IT is no surprise that Malik Riaz and his £190m are already fading from the public eye. Modi sarkar is doing its best to consolidate majoritarian tyranny next door, lawyers in Lahore are reminding us how retributive, mob mentalities pervade society by ransacking a hospital, and Asif Zardari has finally made bail. Some of these are important matters to which we ought to dedicate attention. But ultimately all such events are simply cogs in the ever-turning ‘breaking news’ wheel.
The Malik Riaz story merits more introspection from society at large, because it tests our own principles and visions of a more just society. First, the old news: Pakistan is dominated by the rich and powerful, who make tactical, self-serving alliances up and down the political-economic food chain to maintain power.
They fight like cats and dogs, especially along civ-mil and ethnic fault lines, but close ranks and protect shared privilege at crucial junctures. Malik Riaz embodies this intra-elite solidarity’, the mainstream political parties — and the establishment that sits above them — are alleged to have patronised him and been rewarded for doing so.
But what about the many self-respecting readers of this newspaper and others of similar ilk? Not the wretched of the earth by any means, but arguably not part of the ruling class either. Most would categorise themselves as part of the mythical middle strata, some with lineages traceable to the colonial era, others of more recent, vernacular vintage. Whatever the genealogy, most of us claim to have no connection to the shenanigans that play out in the dark world inhabited by Malik Riaz & co.
They may fight but close ranks to protect shared privileges.
At the risk of offence, this is like an ostrich digging its head in the proverbial sand.

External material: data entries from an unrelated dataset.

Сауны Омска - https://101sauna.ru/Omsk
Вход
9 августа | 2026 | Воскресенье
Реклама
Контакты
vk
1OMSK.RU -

Malik Riaz has not only come to symbolise the profiteering of our ruling clique, but speaks to what is essentially a hegemonic aspiration amongst many, many ‘ordinary’ Pakistanis to live in a gated housing community, replete with safety, an uninterrupted supply of basic amenities and a generally ‘respectable’ life.
This demographic cannot be reduced to any particular ideological orientation or political alignment, but has generally imbibed the idea that the ‘public sector’ is beyond repair and so idealises the housing, education, health and other facilities provided in a Bahria, DHA or the many other schemes springing up across Pakistan. Some don’t even want to live there — they just buy a plot or two as an investment for their kids’ education or old age.

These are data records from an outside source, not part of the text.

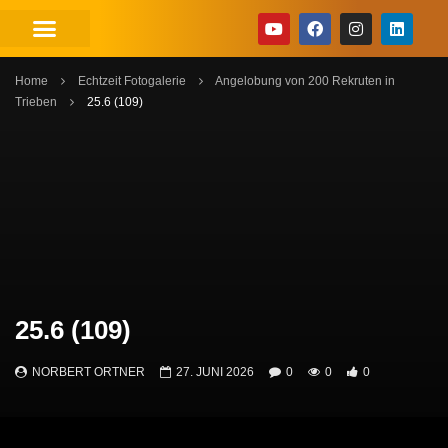
Home
Echtzeit Fotogalerie
Angelobung von 200 Rekruten in
Trieben
25.6 (109)
25.6 (109)
NORBERT ORTNER
27. JUNI 2026
0
0
0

In this demographic of people falls those who support Imran Khan’s incessant rhetoric of anti-PML-N/PPP accountability, and Pervez Musharraf before him. Yet this same demographic includes those who are Nawaz Sharif or Asif Zardari loyalists. One can find ANP, PkMAP or other ethnic-nationalist parties’ supporters. Serving and retired personnel of the civil and military services are very much on the list as well.
Those who own or want a plot in a housing scheme can be aghast at mob violence like that of lawyers at the Punjab Institute of Cardiology as well as the treatment meted out to our religious minorities. They may support Pakistan’s insular foreign and strategic policies or may be outspoken opponents of them. They may have always stood against jihadi violence, or still harbour a strange fascination for the use of proxies to defang the proverbial ‘foreign hand’. You get the point.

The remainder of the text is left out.